Divagaciones sobre ondas literarias IV

Joseph Heath y Andrew Potter dicen en su Rebelarse Vende: El negocio de la Contracultura [Taurus, 2004] que no existe concepto tal como “alternativo” y que ese sentimiento de exclusividad que a todos nos gusta tanto no es otra cosa que un pequeño alivio en el camino imparable para que todo acto sea adoptado por la mayoría, ridiculizado, ironizado, reconvertido, optimizado. En resumen: usado en nuestra contra.

Solo existen dos tipos de personas: las que producen música —o cualquier otro producto cultural— y si ésta es buena, están aquellos que la van a consumir.

Igualmente, nos dicen que la mayoría son rebeldes por impostura o estética. Y, por tanto, sus rebeldías no sólo tienen un efecto muy superficial en la sociedad a fin de que cambie de una manera notable, sino que la mayoría de esas rebeldías acaban convirtiéndose en modas intrascendentes. Y en un negocio tan execrable como el que se trataba de poner en evidencia.

Así pues, tenemos en la industria de la música a todos aquellos que buscan por todos los medios mostrarle al mundo que ellos son los rockeros que van a cambiar el curso de todo, que van a meter en el público, por fin, ideas frescas y dudas razonables que les servirán para llevar una mejor vida. Mismos que, años después cuando no hay manera posible de dejar de ser una atracción intelectual de impacto local, terminan “dándose a conocer a ‘la banda’ en el Vive Latino”.

Del otro lado, en la literatura, tenemos a todos esos proyectos que claman en los balcones que su propuesta es independiente/emergente o que está combatiendo a la “culturilla”, aquella que el estado nos pone en las narices para que sólo leamos lo que ellos creen que es lo mejor que hay.
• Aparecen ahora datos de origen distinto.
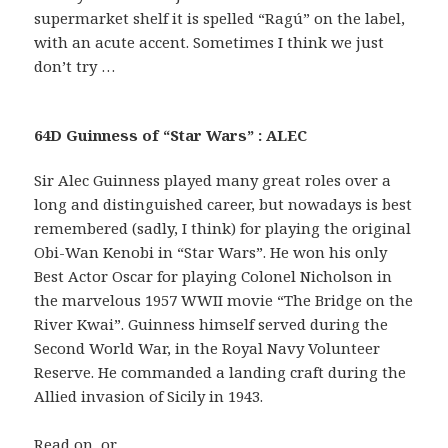
supermarket shelf it is spelled “Ragú” on the label,
with an acute accent. Sometimes I think we just
don’t try …
64D Guinness of “Star Wars” : ALEC
Sir Alec Guinness played many great roles over a
long and distinguished career, but nowadays is best
remembered (sadly, I think) for playing the original
Obi-Wan Kenobi in “Star Wars”. He won his only
Best Actor Oscar for playing Colonel Nicholson in
the marvelous 1957 WWII movie “The Bridge on the
River Kwai”. Guinness himself served during the
Second World War, in the Royal Navy Volunteer
Reserve. He commanded a landing craft during the
Allied invasion of Sicily in 1943.
Read on, or …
Proyectos que presumen tener el meollo del asunto, investigar lo que nadie más ha hecho sobre la subcultura en la que se desenvuelven —casi siempre sin tener ni idea de qué significa “subcultura”— y sacan libros de ensayos sesudos y pésimamente escritos donde no citan absolutamente ninguna fuente.

¿Editoriales underground que secretamente obtienen fondos de gobierno? ¿”Expertos en autores de culto” cuya mayor influencia de éste descansa en el consumo de las mismas drogas que el maestro muerto? ¿La provocación y la anarquía del arte son necesariamente gritos, sillas rotas e insultos a los cielos?

Al fin, terminan montando lucrativos negocios, que en el mejor de los casos servirán para sostener sus gastos familiares, pero que de camino, son una manera muy contracultural de vivir del entusiasmo de otros, de quienes creen en los proyectos y compran la idea de “no ser como los formales”, pero que finalmente, terminan siendo parte de una maquinaria que sustenta las bebidas, las comidas o las vacaciones de quienes les juran no tener nada que ver con el aburrido aparato cultural del gobierno —un gobierno cada vez más anquilosado y desinteresado por la “cultura”, whatever that could mean—.

¿Qué alternativas nos quedan para poder expresarnos fuera del círculo? Precisamente eso: el movimiento continuo.

Habría que observar más de cerca a nuestras vanguardias.